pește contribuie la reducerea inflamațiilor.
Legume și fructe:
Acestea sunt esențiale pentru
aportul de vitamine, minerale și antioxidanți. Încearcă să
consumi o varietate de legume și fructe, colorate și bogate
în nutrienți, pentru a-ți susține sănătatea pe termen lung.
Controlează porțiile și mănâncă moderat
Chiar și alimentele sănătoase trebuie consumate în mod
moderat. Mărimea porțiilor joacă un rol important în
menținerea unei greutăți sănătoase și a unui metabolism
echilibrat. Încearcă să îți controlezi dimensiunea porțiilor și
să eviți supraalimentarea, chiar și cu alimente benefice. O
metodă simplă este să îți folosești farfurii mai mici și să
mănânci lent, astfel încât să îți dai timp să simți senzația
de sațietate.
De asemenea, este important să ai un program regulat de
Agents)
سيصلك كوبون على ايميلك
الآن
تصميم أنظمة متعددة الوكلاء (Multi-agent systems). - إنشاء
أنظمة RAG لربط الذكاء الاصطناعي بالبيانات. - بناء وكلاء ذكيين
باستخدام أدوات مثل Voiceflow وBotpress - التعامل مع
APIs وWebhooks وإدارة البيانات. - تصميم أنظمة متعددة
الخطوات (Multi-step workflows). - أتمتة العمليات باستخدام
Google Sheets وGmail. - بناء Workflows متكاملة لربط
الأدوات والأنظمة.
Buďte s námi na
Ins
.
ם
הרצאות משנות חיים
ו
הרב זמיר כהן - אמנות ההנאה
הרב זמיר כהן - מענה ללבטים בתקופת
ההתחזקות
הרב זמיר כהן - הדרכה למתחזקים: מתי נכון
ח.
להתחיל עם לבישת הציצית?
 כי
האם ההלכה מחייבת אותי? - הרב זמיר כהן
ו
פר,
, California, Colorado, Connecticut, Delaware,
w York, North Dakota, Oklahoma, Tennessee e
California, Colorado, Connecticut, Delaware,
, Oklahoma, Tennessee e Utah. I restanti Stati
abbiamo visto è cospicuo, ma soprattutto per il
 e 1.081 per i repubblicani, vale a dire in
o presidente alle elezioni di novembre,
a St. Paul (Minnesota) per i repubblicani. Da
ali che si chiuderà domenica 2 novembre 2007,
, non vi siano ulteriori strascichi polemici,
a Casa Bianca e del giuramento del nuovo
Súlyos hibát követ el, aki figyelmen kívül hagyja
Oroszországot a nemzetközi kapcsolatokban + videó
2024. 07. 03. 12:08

- - -

After reading the records above, transcribe them verbatim.

pește contribuie la reducerea inflamațiilor.
Legume și fructe:
Acestea sunt esențiale pentru
aportul de vitamine, minerale și antioxidanți. Încearcă să
consumi o varietate de legume și fructe, colorate și bogate
în nutrienți, pentru a-ți susține sănătatea pe termen lung.
Controlează porțiile și mănâncă moderat
Chiar și alimentele sănătoase trebuie consumate în mod
moderat. Mărimea porțiilor joacă un rol important în
menținerea unei greutăți sănătoase și a unui metabolism
echilibrat. Încearcă să îți controlezi dimensiunea porțiilor și
să eviți supraalimentarea, chiar și cu alimente benefice. O
metodă simplă este să îți folosești farfurii mai mici și să
mănânci lent, astfel încât să îți dai timp să simți senzația
de sațietate.
De asemenea, este important să ai un program regulat de
Agents)
سيصلك كوبون على ايميلك
الآن
تصميم أنظمة متعددة الوكلاء (Multi-agent systems). - إنشاء
أنظمة RAG لربط الذكاء الاصطناعي بالبيانات. - بناء وكلاء ذكيين
باستخدام أدوات مثل Voiceflow وBotpress - التعامل مع
APIs وWebhooks وإدارة البيانات. - تصميم أنظمة متعددة
الخطوات (Multi-step workflows). - أتمتة العمليات باستخدام
Google Sheets وGmail. - بناء Workflows متكاملة لربط
الأدوات والأنظمة.
Buďte s námi na
Ins
.
ם
הרצאות משנות חיים
ו
הרב זמיר כהן - אמנות ההנאה
הרב זמיר כהן - מענה ללבטים בתקופת
ההתחזקות
הרב זמיר כהן - הדרכה למתחזקים: מתי נכון
ח.
להתחיל עם לבישת הציצית?
 כי
האם ההלכה מחייבת אותי? - הרב זמיר כהן
ו
פר,
, California, Colorado, Connecticut, Delaware,
w York, North Dakota, Oklahoma, Tennessee e
California, Colorado, Connecticut, Delaware,
, Oklahoma, Tennessee e Utah. I restanti Stati
abbiamo visto è cospicuo, ma soprattutto per il
 e 1.081 per i repubblicani, vale a dire in
o presidente alle elezioni di novembre,
a St. Paul (Minnesota) per i repubblicani. Da
ali che si chiuderà domenica 2 novembre 2007,
, non vi siano ulteriori strascichi polemici,
a Casa Bianca e del giuramento del nuovo
Súlyos hibát követ el, aki figyelmen kívül hagyja
Oroszországot a nemzetközi kapcsolatokban + videó
2024. 07. 03. 12:08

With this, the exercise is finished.